In the meantime there are still other bits of writing to do, for others or for my own interest.  There are baseball parks to visit!  I managed to make trips to see minor-league games in Durham, NC (Bulls); Salem, VA (Red Sox); Norfolk, VA (Tides); and an indeterminate place in northern Virginia that hosts the Potomac Nationals.  I am still willing to seek out my moments of peace even in time of stress.
And of course there is the regular reviewing of the opportunity list, in case any new churches are seeking a minister of some sort.  I have expanded my search a bit, as there are now some associate pastor positions that seem truly general in nature, as opposed to thinly-disguised searches for a youth pastor or children's minister.  (I am happy to support those ministries to the fullest, but I am not the person you want in charge of them.)
And of course there is the very real possibility that PNCs (pastor nominating committees) actually read this blog.  I've known it to have happened at least once.  Does that make me more circumspect?  Actually, I hope not.  At this point in my life I am far too old and experienced to go trying to make myself into something I'm not in order to "get a date" with a church.  If that means my search ends up going longer than it would otherwise, well, that's probably for the best, as much as it might add stress to my life right now.

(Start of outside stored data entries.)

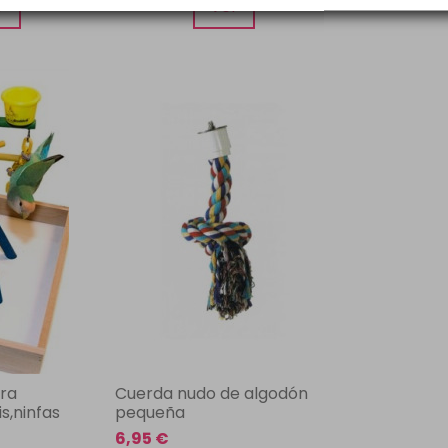
r
Ver
ra
Cuerda nudo de algodón
s,ninfas
pequeña
6,95 €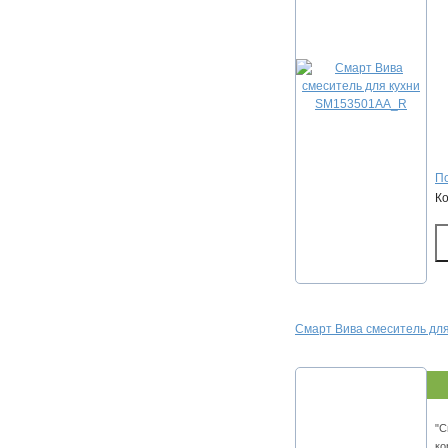
По
К
Смарт Вива смеситель дл
"С
ко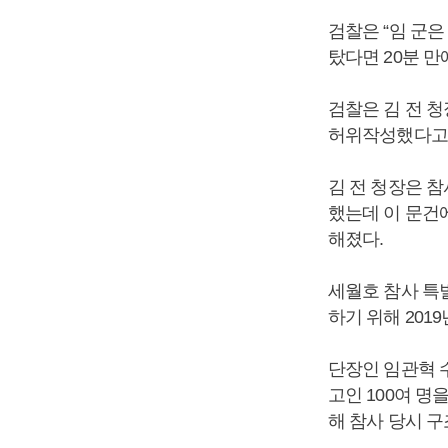
검찰은 “임 군은
탔다면 20분 만
검찰은 김 전 
허위작성했다고 
김 전 청장은 참
했는데 이 문건
해졌다.
세월호 참사 특
하기 위해 2019
단장인 임관혁 
고인 100여 명
해 참사 당시 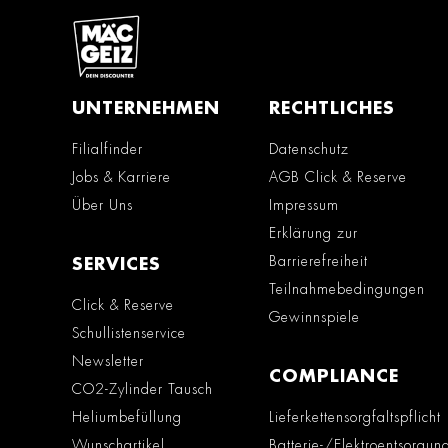
UNTERNEHMEN
RECHTLICHES
Filialfinder
Datenschutz
Jobs & Karriere
AGB Click & Reserve
Über Uns
Impressum
Erklärung zur
Barrierefreiheit
SERVICES
Teilnahmebedingungen
Click & Reserve
Gewinnspiele
Schullistenservice
Newsletter
COMPLIANCE
CO2-Zylinder Tausch
Heliumbefüllung
Lieferkettensorgfaltspflicht
Wunschartikel
Batterie-/Elektroentsorgun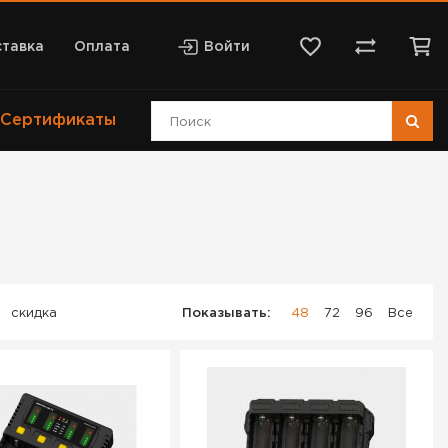
тавка
Оплата
Войти
Сертификаты
скидка
Показывать:
48
72
96
Все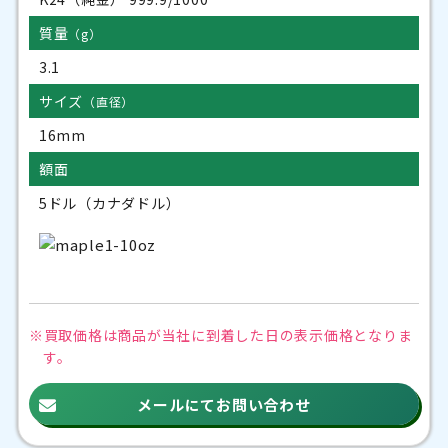
質量
（g）
3.1
サイズ
（直径）
16mm
額面
5ドル（カナダドル）
※買取価格は商品が当社に到着した日の
表示価格となりま
す。
メールにてお問い合わせ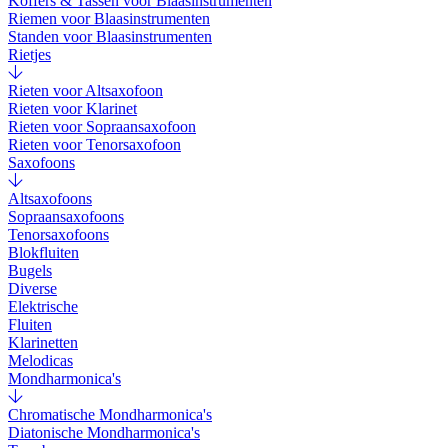
Koffers & Tassen voor Blaasinstrumenten
Riemen voor Blaasinstrumenten
Standen voor Blaasinstrumenten
Rietjes
Rieten voor Altsaxofoon
Rieten voor Klarinet
Rieten voor Sopraansaxofoon
Rieten voor Tenorsaxofoon
Saxofoons
Altsaxofoons
Sopraansaxofoons
Tenorsaxofoons
Blokfluiten
Bugels
Diverse
Elektrische
Fluiten
Klarinetten
Melodicas
Mondharmonica's
Chromatische Mondharmonica's
Diatonische Mondharmonica's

One thing I have definitely realized is that I have not kept music in my life nearly enough.  Three weeks ago I went to an evening "musicale" at a church in Richmond.  Now it might be just because Shostakovich's Trio No. 2 in E minor was on the program, but I realized that for much of the last year I had been like a starving man who had been refusing to eat.  I did have a couple of singing opportunities over this spring that I had not expected, including at Union's baccalaureate service.  But still, I just haven't been spending time listening to music, hearing music, especially feeling music on that spine-tingling mind-exploding level that I need.  Hence, during this interim time, I'm spending time to try to make up for that somehow.  Maybe I'll finally take up that exploration of Barber's Prayers of Kierkegaard I've been wanting to do for three or four years.  Or something else, I don't know.  But for now, I'm dropping this blog entry and going to another concert.

It isn't completely unrelated.  Barber was Presbyterian, you know.  Sort of.